Material shown →
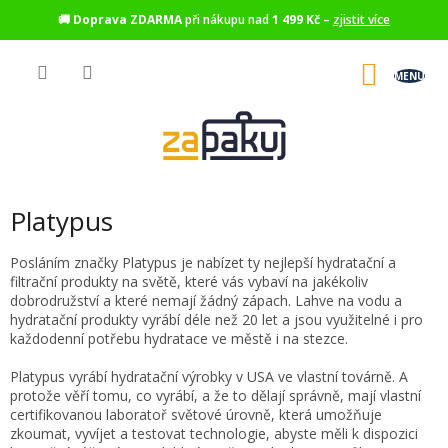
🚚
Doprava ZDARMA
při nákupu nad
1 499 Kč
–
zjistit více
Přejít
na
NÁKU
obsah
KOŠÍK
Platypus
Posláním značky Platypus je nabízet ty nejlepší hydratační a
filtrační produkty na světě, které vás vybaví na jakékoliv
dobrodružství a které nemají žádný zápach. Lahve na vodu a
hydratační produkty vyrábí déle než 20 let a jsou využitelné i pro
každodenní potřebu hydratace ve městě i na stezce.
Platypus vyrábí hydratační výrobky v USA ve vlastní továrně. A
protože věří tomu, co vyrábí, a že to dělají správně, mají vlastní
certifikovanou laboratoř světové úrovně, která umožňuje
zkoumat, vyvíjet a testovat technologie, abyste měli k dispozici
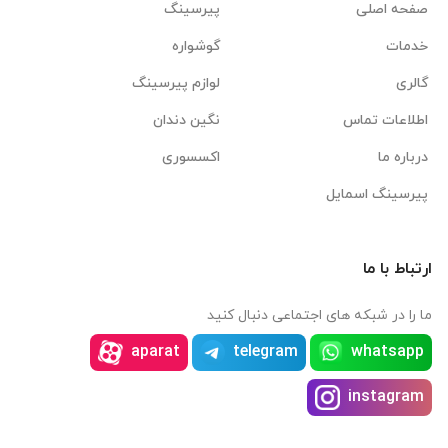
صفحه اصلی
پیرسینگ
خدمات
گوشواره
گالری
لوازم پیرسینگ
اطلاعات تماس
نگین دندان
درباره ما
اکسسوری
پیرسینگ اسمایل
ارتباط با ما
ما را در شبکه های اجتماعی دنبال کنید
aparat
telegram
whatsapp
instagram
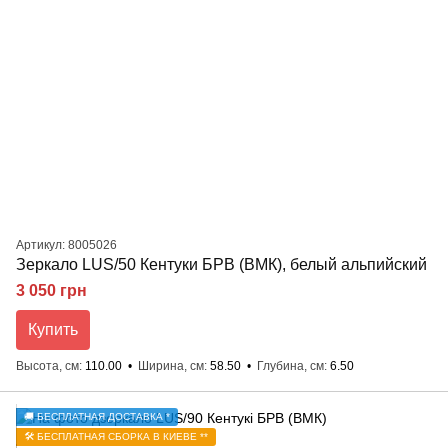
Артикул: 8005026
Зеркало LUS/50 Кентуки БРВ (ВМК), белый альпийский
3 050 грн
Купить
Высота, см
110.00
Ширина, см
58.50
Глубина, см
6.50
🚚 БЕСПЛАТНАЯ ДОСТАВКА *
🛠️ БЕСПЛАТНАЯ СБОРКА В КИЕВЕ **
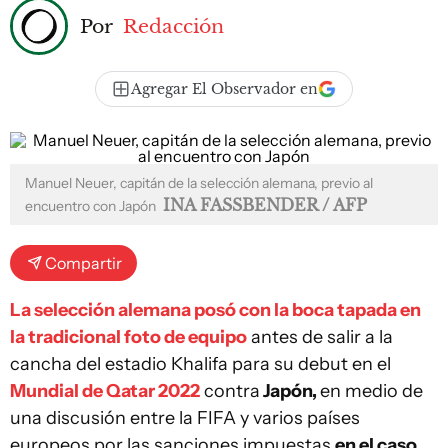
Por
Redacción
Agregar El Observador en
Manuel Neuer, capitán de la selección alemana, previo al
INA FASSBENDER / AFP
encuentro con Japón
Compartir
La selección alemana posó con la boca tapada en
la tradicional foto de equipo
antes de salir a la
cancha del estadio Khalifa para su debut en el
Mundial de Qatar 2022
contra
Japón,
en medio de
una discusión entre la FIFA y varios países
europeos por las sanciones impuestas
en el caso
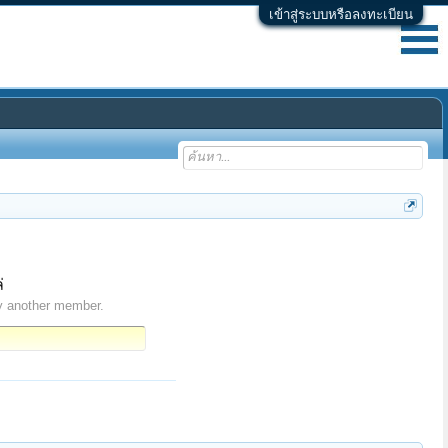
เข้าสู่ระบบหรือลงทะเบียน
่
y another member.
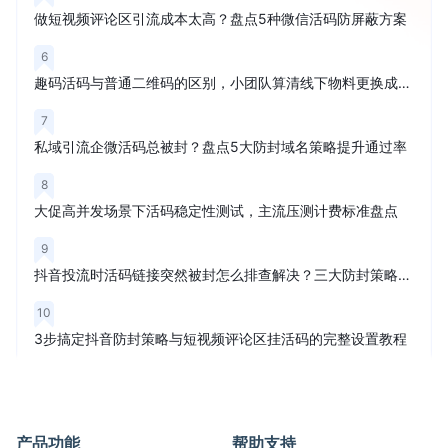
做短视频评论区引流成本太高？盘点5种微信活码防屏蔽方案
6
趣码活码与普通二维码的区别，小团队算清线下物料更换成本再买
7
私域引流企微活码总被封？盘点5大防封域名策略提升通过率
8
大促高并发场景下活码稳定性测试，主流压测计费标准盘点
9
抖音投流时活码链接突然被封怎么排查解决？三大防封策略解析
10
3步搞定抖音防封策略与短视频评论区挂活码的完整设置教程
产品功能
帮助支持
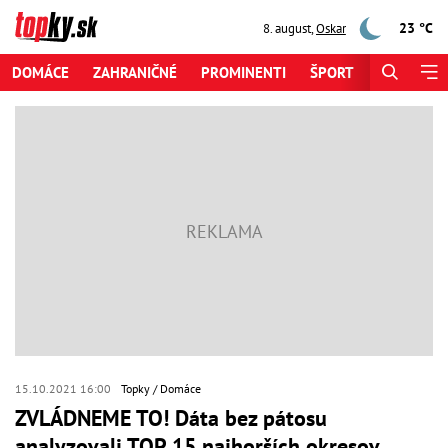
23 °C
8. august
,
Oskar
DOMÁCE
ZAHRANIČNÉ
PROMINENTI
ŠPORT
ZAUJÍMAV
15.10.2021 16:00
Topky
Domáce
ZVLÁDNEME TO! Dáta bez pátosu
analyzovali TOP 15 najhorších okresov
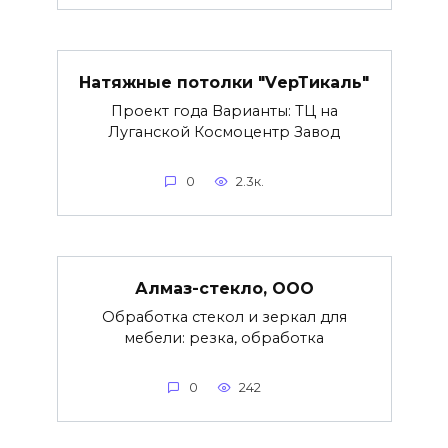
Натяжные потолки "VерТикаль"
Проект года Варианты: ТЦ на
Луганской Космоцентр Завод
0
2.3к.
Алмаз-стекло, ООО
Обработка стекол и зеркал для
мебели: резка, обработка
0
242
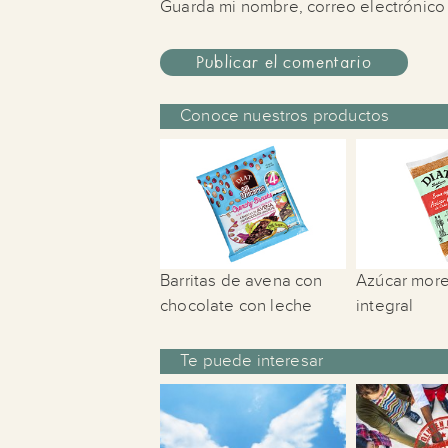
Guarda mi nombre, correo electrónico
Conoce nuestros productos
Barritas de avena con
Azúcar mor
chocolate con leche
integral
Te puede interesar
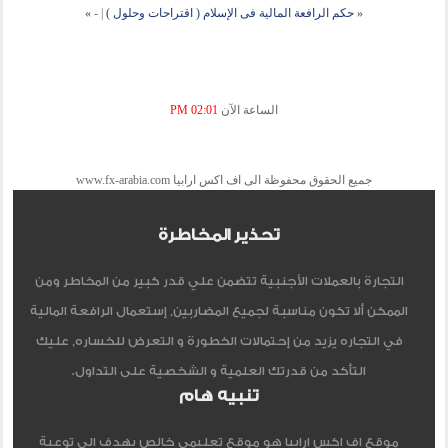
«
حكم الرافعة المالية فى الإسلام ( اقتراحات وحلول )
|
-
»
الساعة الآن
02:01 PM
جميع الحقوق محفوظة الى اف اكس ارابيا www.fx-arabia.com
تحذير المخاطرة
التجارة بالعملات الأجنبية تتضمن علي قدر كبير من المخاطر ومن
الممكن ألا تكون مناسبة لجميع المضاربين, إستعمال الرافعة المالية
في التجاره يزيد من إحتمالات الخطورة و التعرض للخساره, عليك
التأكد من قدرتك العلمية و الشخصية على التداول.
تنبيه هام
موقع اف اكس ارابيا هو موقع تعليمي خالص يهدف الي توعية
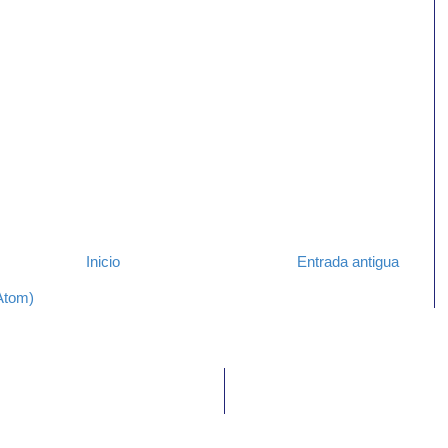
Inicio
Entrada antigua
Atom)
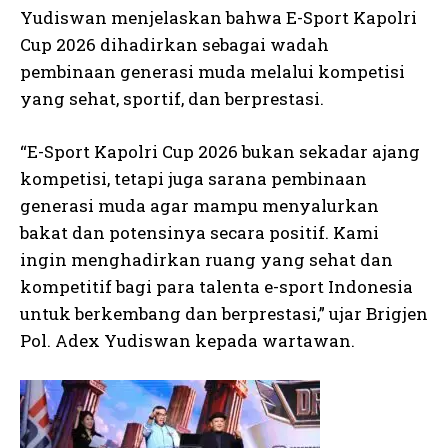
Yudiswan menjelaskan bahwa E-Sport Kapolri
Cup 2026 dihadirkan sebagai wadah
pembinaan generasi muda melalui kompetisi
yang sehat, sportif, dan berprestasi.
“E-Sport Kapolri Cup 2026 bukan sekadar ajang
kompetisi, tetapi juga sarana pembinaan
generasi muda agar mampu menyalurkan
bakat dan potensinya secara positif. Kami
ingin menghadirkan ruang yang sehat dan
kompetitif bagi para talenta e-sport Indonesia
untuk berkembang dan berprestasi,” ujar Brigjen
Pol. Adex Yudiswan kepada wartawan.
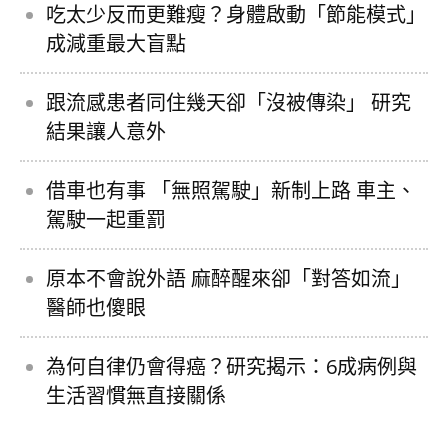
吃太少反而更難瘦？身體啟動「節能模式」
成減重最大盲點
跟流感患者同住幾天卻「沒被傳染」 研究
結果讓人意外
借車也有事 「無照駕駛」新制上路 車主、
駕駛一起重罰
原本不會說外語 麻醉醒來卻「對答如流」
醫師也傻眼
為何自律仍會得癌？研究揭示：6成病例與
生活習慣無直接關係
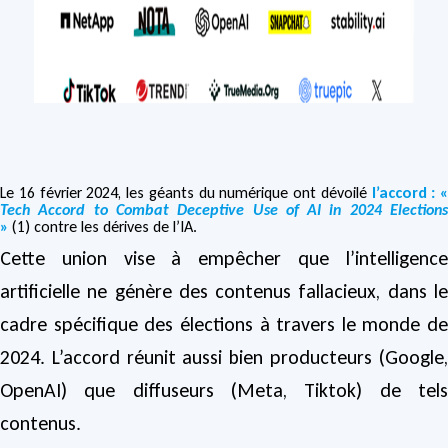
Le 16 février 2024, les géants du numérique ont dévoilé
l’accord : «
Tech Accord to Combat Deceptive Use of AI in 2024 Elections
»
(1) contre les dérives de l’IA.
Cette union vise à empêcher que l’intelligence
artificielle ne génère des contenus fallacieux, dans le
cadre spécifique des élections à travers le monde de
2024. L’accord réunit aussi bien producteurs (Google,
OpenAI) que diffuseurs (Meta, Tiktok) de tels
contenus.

What you should do → Throughout the data above, copy all lines where the word "БЕСПЛАТНАЯ" is found.

Output →
🚚 БЕСПЛАТНАЯ ДОСТАВКА *
🛠️ БЕСПЛАТНАЯ СБОРКА В КИЕВЕ **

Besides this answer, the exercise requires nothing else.